Horse safety when approaching, leading, and handling legs
It is paramount when it comes to horse safety that when you approach your horse it should always be to the shoulder. A horse may or may not see you approaching from behind, so always speak first, and make sure your horse is aware of you being there.
If you startle a horse, you may have trouble next time when you try to catch or fit a headcollar...remember a horse has a memory of an elephant!
She will never forget how you treat her from day one...
It is a simple but most important lesson to learn when it comes to horse safety that when you approach any horse or pony, (or any animal for that matter!) speak before moving towards her. This would appear to be an obvious thing to do, but you would be surprised how any people actually don't do this before approaching a horse.
LEADING IN HAND
It is a good idea to get your horse to lead from either side..but it is usual though to work from the near side (left) as most things will be done from the near side, ie., tacking up and getting on your horse.
Never, ever twist a rope around your hand, if your horse startles, your hand will go with it! - a painful experience, as you can imagine..and certainly not good horse safety sense!
Gather up the slack of the rope in your left hand, speak first and walk forward without 'dragging' or staring your horse in the face.. she probably won't move if you do this!
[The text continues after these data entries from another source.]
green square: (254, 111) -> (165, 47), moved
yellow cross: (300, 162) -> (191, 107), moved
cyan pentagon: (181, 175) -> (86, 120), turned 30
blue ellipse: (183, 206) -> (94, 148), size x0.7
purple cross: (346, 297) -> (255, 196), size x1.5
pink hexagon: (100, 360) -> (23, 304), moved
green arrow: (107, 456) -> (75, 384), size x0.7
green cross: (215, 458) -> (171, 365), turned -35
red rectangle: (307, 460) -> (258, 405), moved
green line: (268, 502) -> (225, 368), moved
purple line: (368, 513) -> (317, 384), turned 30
A trained horse should follow you comfortably (in her own space not yours!) at your shoulder.
HANDLING THE LEGS
When lifting the foreleg, always speak first, pat your horse's neck and face her tail. Speaking softly, run your hand down from the shoulder to the lower leg and on reaching the fetlock, ask her to lift whilst squeezing the joint gently.
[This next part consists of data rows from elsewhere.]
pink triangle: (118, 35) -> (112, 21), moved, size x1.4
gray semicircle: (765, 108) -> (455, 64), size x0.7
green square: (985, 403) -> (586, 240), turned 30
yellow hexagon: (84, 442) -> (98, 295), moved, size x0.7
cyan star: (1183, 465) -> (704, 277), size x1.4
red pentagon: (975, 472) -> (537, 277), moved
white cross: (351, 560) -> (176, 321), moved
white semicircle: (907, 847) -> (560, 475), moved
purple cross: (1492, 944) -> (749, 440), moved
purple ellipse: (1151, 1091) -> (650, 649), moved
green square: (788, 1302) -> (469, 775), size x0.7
Grasp the hoof with the other hand. Some horses have a tendency to 'lean' so holding the hoof rather than at the pastern, (lower leg) is advisable, until you have your balance.
The back legs are similar.. with your face towards her tail, speaking gently, run your hand down the back of the leg and she should raise it. Do not raise her leg too high as this could throw her off balance, and you could run into a few problems!
If she refuses to life her leg at first, a quick lean into her shoulder/hind quarters whichever leg you are lifting, whilst running your hand down, will help to take her weight off the foot and persuade her to lift it.